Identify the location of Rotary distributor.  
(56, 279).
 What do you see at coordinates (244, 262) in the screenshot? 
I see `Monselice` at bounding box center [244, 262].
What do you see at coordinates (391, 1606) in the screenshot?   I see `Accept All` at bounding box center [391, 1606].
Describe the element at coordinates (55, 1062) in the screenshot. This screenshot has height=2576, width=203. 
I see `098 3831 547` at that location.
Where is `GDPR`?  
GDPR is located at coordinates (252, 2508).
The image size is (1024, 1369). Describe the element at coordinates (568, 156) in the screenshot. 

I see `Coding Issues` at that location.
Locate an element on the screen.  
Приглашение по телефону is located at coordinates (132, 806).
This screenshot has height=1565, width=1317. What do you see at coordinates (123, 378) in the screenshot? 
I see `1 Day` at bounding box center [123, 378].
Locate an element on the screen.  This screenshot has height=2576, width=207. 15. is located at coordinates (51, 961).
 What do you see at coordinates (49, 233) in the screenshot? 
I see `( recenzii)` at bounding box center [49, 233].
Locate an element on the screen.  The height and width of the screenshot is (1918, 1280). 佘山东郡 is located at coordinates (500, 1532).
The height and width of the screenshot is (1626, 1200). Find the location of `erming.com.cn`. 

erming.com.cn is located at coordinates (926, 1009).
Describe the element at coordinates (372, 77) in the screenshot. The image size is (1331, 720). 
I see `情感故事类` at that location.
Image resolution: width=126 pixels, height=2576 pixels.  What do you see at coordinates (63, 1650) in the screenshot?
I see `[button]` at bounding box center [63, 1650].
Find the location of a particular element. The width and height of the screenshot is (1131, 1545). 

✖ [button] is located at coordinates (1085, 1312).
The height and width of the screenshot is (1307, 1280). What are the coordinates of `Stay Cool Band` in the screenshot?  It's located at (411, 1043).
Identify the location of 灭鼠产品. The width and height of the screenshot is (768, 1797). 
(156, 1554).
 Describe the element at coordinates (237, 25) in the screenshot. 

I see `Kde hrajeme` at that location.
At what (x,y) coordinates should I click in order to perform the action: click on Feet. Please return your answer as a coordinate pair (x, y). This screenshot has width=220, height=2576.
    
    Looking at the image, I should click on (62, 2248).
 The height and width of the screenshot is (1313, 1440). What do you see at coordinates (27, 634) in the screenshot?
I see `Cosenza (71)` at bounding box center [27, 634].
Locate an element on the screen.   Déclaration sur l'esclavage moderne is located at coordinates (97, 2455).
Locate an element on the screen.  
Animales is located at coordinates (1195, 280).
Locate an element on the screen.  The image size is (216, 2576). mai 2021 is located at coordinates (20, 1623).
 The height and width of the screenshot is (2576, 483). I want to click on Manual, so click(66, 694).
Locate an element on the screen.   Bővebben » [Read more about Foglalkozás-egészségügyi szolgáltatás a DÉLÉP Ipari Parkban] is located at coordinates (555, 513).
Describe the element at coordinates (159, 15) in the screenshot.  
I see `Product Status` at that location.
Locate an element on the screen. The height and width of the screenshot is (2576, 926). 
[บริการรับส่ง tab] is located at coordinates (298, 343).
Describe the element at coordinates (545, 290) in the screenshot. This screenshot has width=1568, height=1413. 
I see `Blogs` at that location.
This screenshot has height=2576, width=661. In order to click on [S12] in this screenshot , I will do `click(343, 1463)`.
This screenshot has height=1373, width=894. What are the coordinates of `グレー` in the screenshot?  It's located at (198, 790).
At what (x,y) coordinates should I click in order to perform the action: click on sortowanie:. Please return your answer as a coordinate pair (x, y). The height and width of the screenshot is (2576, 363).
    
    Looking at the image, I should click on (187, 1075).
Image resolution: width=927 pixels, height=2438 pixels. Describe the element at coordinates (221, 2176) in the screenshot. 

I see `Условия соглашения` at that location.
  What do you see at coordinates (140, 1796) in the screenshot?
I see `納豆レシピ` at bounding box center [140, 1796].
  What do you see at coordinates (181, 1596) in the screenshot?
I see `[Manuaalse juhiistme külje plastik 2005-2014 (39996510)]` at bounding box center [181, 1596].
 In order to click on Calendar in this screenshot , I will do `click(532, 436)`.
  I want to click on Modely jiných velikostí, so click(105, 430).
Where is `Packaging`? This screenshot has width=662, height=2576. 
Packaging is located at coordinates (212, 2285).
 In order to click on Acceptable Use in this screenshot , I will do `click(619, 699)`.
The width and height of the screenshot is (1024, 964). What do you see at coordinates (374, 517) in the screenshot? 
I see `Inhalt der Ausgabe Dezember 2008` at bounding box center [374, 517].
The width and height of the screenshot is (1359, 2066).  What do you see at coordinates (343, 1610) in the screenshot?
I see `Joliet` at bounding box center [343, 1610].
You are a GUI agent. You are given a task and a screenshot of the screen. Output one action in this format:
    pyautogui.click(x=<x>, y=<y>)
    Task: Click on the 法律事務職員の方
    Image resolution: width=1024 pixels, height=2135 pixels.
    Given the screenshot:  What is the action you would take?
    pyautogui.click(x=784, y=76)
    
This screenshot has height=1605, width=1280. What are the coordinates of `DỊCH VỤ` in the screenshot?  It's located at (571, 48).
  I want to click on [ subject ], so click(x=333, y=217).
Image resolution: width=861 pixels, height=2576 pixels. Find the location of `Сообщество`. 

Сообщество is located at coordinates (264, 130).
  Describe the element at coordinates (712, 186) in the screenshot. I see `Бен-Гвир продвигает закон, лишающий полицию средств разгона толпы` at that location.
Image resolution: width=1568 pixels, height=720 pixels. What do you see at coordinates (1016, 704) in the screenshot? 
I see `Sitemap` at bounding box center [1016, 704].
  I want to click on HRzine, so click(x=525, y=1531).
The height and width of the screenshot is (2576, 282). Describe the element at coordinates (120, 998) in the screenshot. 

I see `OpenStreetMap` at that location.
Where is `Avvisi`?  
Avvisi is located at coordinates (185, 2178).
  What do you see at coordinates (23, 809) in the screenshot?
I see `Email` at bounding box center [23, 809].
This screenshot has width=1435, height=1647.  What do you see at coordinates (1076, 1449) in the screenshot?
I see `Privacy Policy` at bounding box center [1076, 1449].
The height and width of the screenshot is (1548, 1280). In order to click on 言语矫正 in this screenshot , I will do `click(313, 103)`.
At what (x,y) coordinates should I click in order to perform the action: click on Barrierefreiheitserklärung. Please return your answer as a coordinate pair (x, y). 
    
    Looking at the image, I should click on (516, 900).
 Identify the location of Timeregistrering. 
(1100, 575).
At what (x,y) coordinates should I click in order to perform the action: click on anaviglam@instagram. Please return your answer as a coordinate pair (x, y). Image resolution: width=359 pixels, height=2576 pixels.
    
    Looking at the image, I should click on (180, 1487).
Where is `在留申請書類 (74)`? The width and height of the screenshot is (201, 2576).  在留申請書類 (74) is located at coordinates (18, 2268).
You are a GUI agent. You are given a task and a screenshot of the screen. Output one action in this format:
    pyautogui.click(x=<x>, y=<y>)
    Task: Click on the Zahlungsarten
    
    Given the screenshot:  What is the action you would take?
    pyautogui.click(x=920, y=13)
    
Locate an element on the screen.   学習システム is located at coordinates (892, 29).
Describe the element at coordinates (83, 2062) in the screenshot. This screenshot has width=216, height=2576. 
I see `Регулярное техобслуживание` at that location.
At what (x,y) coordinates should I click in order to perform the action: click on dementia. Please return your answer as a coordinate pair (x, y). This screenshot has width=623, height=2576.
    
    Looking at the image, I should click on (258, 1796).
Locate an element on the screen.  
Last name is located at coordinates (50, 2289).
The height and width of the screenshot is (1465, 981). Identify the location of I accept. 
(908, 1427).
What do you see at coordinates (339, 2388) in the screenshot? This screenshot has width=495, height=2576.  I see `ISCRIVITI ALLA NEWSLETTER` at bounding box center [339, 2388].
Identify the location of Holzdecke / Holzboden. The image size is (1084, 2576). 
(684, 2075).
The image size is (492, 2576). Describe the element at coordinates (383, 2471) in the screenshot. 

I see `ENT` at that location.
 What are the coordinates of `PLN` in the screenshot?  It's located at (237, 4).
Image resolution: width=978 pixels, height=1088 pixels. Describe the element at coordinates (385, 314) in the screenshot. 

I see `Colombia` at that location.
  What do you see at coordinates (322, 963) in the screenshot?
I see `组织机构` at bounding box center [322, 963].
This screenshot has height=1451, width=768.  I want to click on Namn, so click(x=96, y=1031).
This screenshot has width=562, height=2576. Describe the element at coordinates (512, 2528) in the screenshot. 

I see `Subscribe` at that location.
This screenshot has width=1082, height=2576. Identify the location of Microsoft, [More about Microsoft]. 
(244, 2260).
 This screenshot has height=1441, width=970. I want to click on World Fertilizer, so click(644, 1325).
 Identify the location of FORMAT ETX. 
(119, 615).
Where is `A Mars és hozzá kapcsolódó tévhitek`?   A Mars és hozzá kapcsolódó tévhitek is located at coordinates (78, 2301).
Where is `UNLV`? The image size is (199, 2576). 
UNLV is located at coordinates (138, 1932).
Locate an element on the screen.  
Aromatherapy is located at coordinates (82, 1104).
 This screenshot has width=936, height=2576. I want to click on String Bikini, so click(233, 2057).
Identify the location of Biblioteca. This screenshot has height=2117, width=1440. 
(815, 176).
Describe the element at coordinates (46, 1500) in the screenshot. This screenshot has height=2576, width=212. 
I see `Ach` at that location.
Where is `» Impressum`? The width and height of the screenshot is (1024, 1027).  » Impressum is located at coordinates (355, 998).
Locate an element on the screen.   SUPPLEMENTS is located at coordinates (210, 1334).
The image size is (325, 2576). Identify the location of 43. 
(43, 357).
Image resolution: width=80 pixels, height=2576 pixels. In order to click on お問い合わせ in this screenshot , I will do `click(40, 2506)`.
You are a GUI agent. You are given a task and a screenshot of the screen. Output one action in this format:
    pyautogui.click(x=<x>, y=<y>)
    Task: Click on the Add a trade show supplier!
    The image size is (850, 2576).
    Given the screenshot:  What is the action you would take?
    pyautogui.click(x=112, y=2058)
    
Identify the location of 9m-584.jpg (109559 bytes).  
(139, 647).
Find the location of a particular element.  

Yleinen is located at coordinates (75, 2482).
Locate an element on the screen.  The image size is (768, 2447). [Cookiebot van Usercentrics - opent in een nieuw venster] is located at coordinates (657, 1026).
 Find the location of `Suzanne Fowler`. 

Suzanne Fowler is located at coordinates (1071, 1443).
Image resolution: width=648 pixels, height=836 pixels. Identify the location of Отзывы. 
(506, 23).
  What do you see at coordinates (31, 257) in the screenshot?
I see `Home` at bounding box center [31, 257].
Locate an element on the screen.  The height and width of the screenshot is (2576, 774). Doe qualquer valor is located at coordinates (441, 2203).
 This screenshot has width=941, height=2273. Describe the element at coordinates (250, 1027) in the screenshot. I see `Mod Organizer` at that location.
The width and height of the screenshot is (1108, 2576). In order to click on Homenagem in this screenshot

_To do_. Above are the lines; repeat exactly the ones from the line containing "This screenshot has height=1605, width=1280." down to the line containing "The height and width of the screenshot is (1548, 1280).", both inclusive.

_Result of the exercise_.
This screenshot has height=1605, width=1280. What are the coordinates of `DỊCH VỤ` in the screenshot?  It's located at (571, 48).
  I want to click on [ subject ], so click(x=333, y=217).
Image resolution: width=861 pixels, height=2576 pixels. Find the location of `Сообщество`. 

Сообщество is located at coordinates (264, 130).
  Describe the element at coordinates (712, 186) in the screenshot. I see `Бен-Гвир продвигает закон, лишающий полицию средств разгона толпы` at that location.
Image resolution: width=1568 pixels, height=720 pixels. What do you see at coordinates (1016, 704) in the screenshot? 
I see `Sitemap` at bounding box center [1016, 704].
  I want to click on HRzine, so click(x=525, y=1531).
The height and width of the screenshot is (2576, 282). Describe the element at coordinates (120, 998) in the screenshot. 

I see `OpenStreetMap` at that location.
Where is `Avvisi`?  
Avvisi is located at coordinates (185, 2178).
  What do you see at coordinates (23, 809) in the screenshot?
I see `Email` at bounding box center [23, 809].
This screenshot has width=1435, height=1647.  What do you see at coordinates (1076, 1449) in the screenshot?
I see `Privacy Policy` at bounding box center [1076, 1449].
The height and width of the screenshot is (1548, 1280). In order to click on 言语矫正 in this screenshot , I will do `click(313, 103)`.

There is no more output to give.